__WORKING DATA__.
━━━━━━━━━━━━━━━━
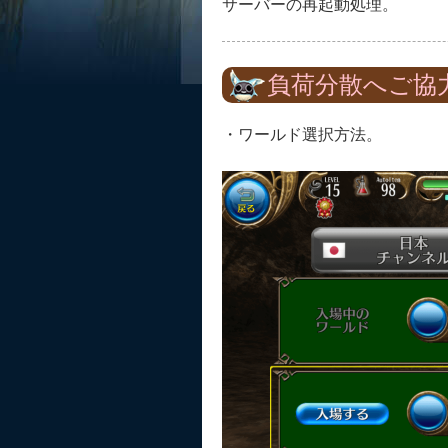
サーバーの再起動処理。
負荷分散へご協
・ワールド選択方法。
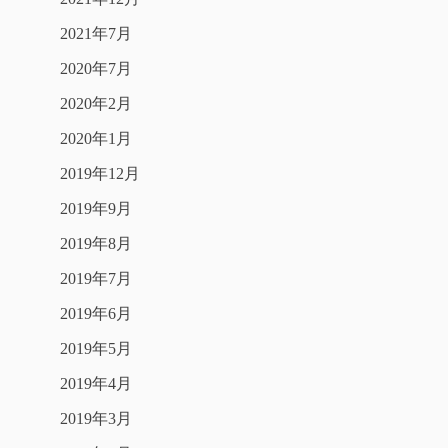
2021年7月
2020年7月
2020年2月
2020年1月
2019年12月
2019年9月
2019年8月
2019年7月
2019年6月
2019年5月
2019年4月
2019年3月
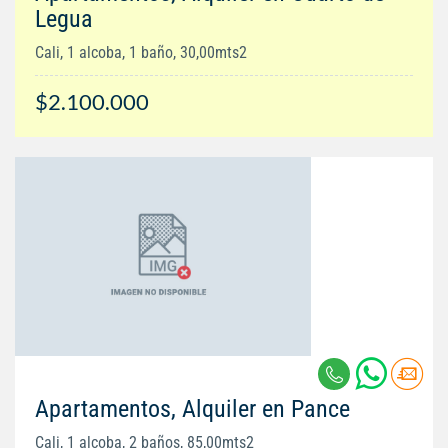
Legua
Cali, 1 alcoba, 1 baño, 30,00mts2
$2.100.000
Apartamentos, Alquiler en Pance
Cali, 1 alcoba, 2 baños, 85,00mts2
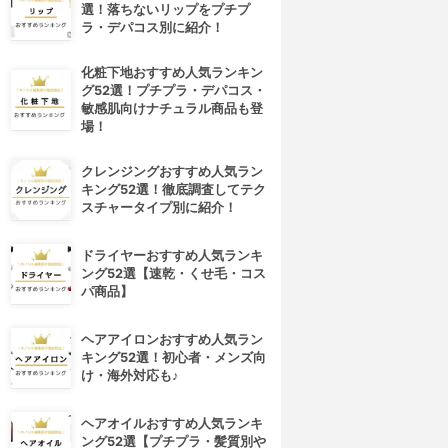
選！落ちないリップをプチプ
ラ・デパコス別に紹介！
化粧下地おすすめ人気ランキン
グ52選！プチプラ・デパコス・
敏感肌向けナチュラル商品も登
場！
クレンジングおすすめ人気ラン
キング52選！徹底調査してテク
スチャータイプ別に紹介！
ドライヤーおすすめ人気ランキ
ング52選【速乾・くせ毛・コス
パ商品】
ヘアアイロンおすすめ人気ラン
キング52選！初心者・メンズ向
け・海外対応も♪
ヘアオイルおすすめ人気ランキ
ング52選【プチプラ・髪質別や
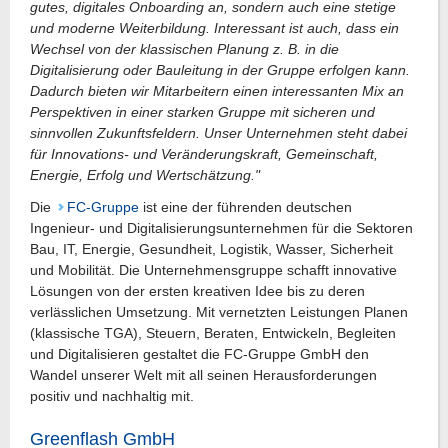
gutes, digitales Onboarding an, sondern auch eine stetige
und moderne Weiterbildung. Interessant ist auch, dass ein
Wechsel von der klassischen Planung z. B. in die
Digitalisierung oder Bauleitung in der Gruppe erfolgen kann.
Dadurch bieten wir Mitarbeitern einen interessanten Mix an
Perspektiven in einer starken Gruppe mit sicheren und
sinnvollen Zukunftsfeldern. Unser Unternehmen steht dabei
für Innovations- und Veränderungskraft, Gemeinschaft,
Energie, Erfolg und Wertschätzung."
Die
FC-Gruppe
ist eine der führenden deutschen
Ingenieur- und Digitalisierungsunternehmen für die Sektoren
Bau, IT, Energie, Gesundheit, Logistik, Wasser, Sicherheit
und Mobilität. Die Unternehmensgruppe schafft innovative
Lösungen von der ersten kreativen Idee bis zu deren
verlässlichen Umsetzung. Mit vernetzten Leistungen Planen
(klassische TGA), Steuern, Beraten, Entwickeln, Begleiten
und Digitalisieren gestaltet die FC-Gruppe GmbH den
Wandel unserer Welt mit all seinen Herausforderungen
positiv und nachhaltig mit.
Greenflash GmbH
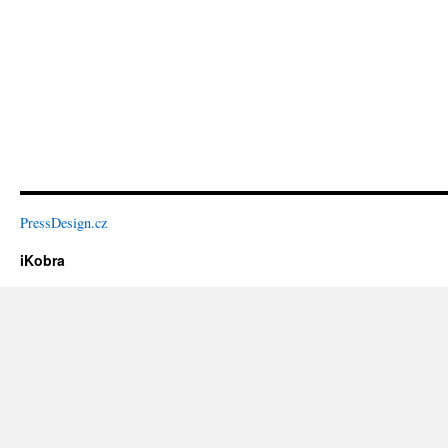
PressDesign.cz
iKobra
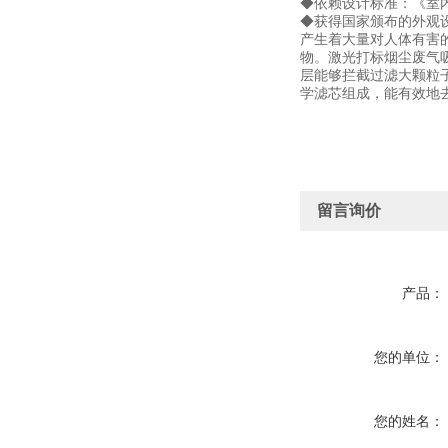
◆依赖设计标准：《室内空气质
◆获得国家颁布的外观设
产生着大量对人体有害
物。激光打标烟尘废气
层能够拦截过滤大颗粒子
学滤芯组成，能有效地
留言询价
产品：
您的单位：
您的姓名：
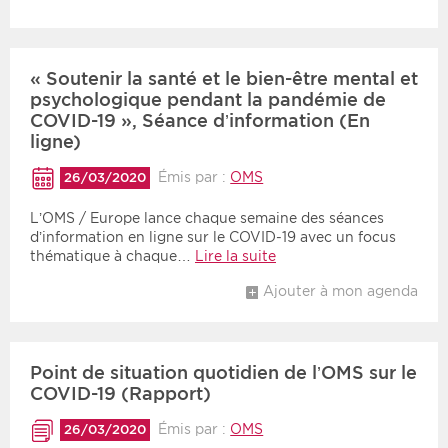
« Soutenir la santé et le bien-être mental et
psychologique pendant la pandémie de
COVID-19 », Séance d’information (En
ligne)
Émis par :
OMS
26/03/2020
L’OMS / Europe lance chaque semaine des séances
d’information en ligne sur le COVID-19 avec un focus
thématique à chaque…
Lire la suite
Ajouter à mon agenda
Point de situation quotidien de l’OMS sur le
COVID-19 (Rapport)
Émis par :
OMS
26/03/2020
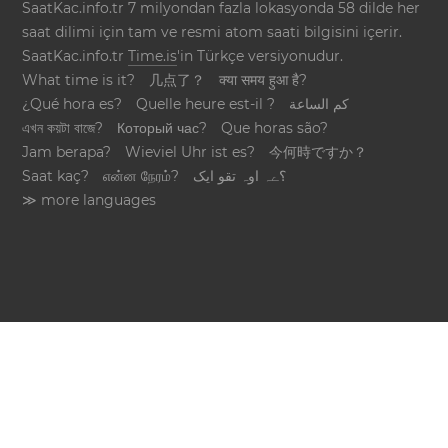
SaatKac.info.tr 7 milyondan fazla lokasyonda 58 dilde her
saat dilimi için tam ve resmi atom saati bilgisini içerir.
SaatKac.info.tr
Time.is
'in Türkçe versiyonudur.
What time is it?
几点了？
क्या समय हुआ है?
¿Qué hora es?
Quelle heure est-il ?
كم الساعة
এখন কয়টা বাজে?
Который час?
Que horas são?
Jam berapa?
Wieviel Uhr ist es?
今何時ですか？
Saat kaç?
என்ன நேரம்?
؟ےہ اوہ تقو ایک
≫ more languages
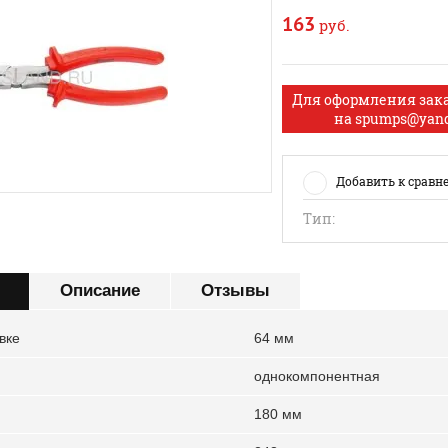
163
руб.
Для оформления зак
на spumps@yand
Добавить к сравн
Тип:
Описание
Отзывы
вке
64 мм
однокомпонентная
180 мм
━━━━━━━━━━━━━━━━
__ABOUT THIS EXERCISE__. Nothing should appear in the answer except the lines above from the line with "Digitalisierung oder Bauleitung" through the line with "sinnvollen Zukunftsfeldern. Unser", both included, written out exactly.

__REPLY TO THE TASK__.
Digitalisierung oder Bauleitung in der Gruppe erfolgen kann.
Dadurch bieten wir Mitarbeitern einen interessanten Mix an
Perspektiven in einer starken Gruppe mit sicheren und
sinnvollen Zukunftsfeldern. Unser Unternehmen steht dabei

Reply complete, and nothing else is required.